SUPPLIED ENTRIES ::
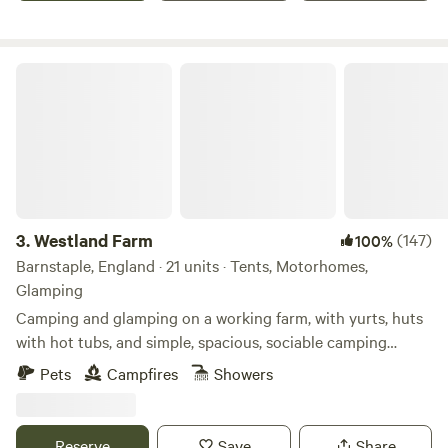
Westland Farm
3.
Westland Farm
(147)
100%
Barnstaple, England · 21 units · Tents, Motorhomes,
Glamping
Camping and glamping on a working farm, with yurts, huts
with hot tubs, and simple, spacious, sociable camping
pitches
Pets
Campfires
Showers
Reserve
Save
Share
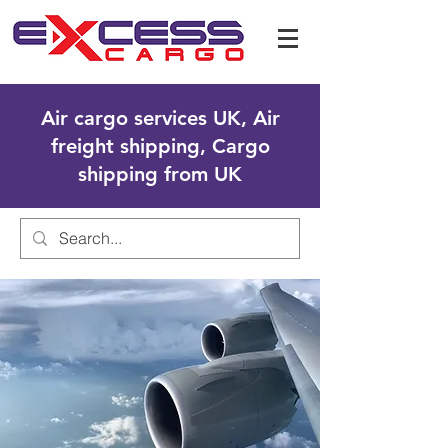
Air cargo services UK, Air
freight shipping, Cargo
shipping from UK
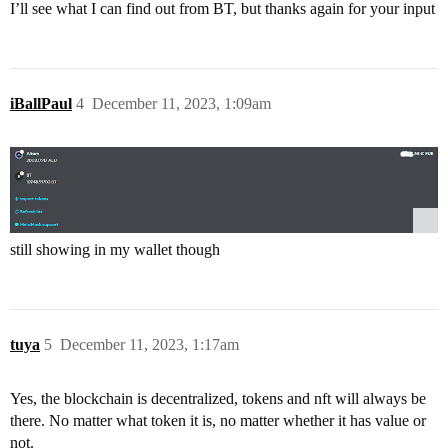
I’ll see what I can find out from BT, but thanks again for your input
iBallPaul
4
December 11, 2023, 1:09am
still showing in my wallet though
tuya
5
December 11, 2023, 1:17am
Yes, the blockchain is decentralized, tokens and nft will always be
there. No matter what token it is, no matter whether it has value or
not.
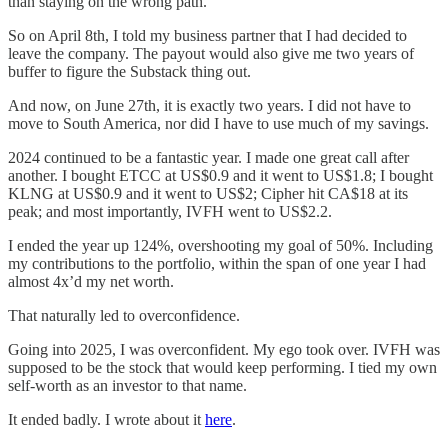
than staying on the wrong path.
So on April 8th, I told my business partner that I had decided to
leave the company. The payout would also give me two years of
buffer to figure the Substack thing out.
And now, on June 27th, it is exactly two years. I did not have to
move to South America, nor did I have to use much of my savings.
2024 continued to be a fantastic year. I made one great call after
another. I bought ETCC at US$0.9 and it went to US$1.8; I bought
KLNG at US$0.9 and it went to US$2; Cipher hit CA$18 at its
peak; and most importantly, IVFH went to US$2.2.
I ended the year up 124%, overshooting my goal of 50%. Including
my contributions to the portfolio, within the span of one year I had
almost 4x’d my net worth.
That naturally led to overconfidence.
Going into 2025, I was overconfident. My ego took over. IVFH was
supposed to be the stock that would keep performing. I tied my own
self-worth as an investor to that name.
It ended badly. I wrote about it
here
.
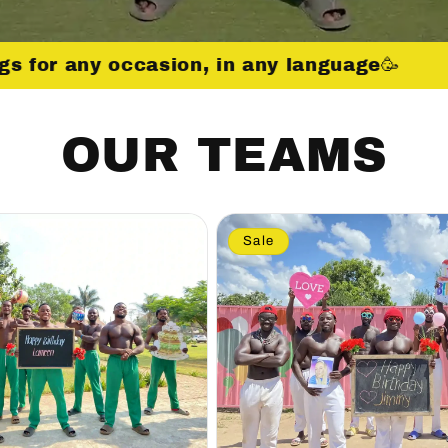
gs for any occasion, in any language🥳
OUR TEAMS
Sale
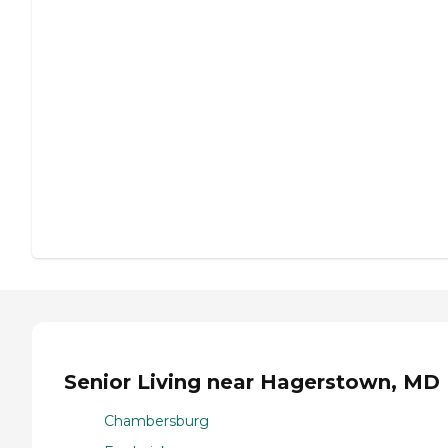
Senior Living near Hagerstown, MD
Chambersburg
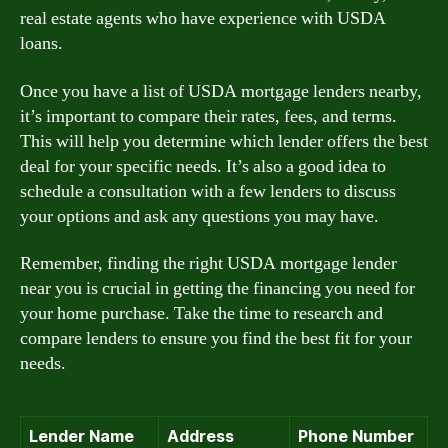
real estate agents who have experience with USDA
loans.
Once you have a list of USDA mortgage lenders nearby,
it’s important to compare their rates, fees, and terms.
This will help you determine which lender offers the best
deal for your specific needs. It’s also a good idea to
schedule a consultation with a few lenders to discuss
your options and ask any questions you may have.
Remember, finding the right USDA mortgage lender
near you is crucial in getting the financing you need for
your home purchase. Take the time to research and
compare lenders to ensure you find the best fit for your
needs.
Lender Name
Address
Phone Number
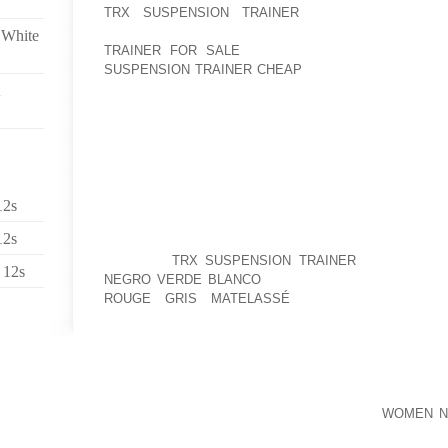
TRX SUSPENSION TRAINER
AMC’S CARDIGAN R
HAMPSHIRE FROM THE LODGE AND PARKING LOT
 White
TRAINER FOR SALE
300 YARDS, UNDER A FIFTH
SUSPENSION TRAINER CHEAP
HELPS MAKE THE EXP
VARIOUS FROM MOST CAMPSITES.
“AS A BUSINESS, OUR MISSION WOULD BE TO HE
THEIR TOES AND EMBRACE THE CALMING REW
FOOTWEAR FOR HEALTHIER, LOW PRESSURE DWELLIN
IN DEPENDENT CAMPAIGNS WE’VE PRESENTLY EL
AMERICAN HEART AFFILIATION AND PLAN TO PERFO
12s
OWN THE HELP OF QUIKSILVER AND ROXY TO CH
12s
AND AWARENESS ATTEMPTS,” PROVIDES DARIN 
OUTLETS
TRX SUSPENSION TRAINER
(MEASUREME
 12s
NEGRO VERDE BLANCO
“WE KNOW THESE CONST
ROUGE GRIS MATELASSÉ
VERSION SANDALS 
ENTHUSIASTS.”THE NEW SANDALS HAVE BEEN HA
WERE THEN FLOWN ON THE QUIKSILVER, INC.
NO REFERENCE TO NEIGHBORHOOD COUNCILS. REGIO
PILOTS LIKELY FOR A FIRST TOUR IN VIETNA
PROGRAM. RIGHT AFTER HIS AIR FORCE
WOMEN NI
CAREER, HE ACQUIRED AN AFFILIATE DEGREE AT 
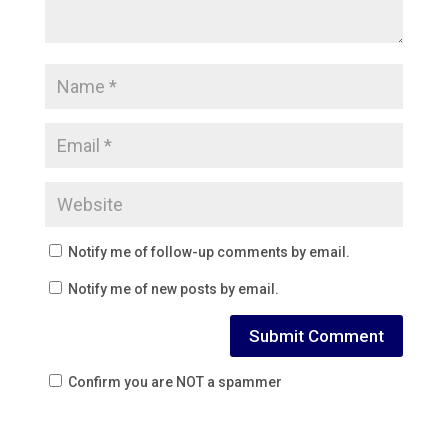
Notify me of follow-up comments by email.
Notify me of new posts by email.
Confirm you are NOT a spammer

EXERCISE REQUIREMENTS ::
All lines from the one containing "NEGRO VERDE BLANCO" through the end of the entries, both ends included, should be written out exactly, with no pictures.

ANSWER ::
NEGRO VERDE BLANCO
“WE KNOW THESE CONST
ROUGE GRIS MATELASSÉ
VERSION SANDALS 
ENTHUSIASTS.”THE NEW SANDALS HAVE BEEN HA
WERE THEN FLOWN ON THE QUIKSILVER, INC.
NO REFERENCE TO NEIGHBORHOOD COUNCILS. REGIO
PILOTS LIKELY FOR A FIRST TOUR IN VIETNA
PROGRAM. RIGHT AFTER HIS AIR FORCE
WOMEN NI
CAREER, HE ACQUIRED AN AFFILIATE DEGREE AT 
Notify me of follow-up comments by email.
Notify me of new posts by email.
Confirm you are NOT a spammer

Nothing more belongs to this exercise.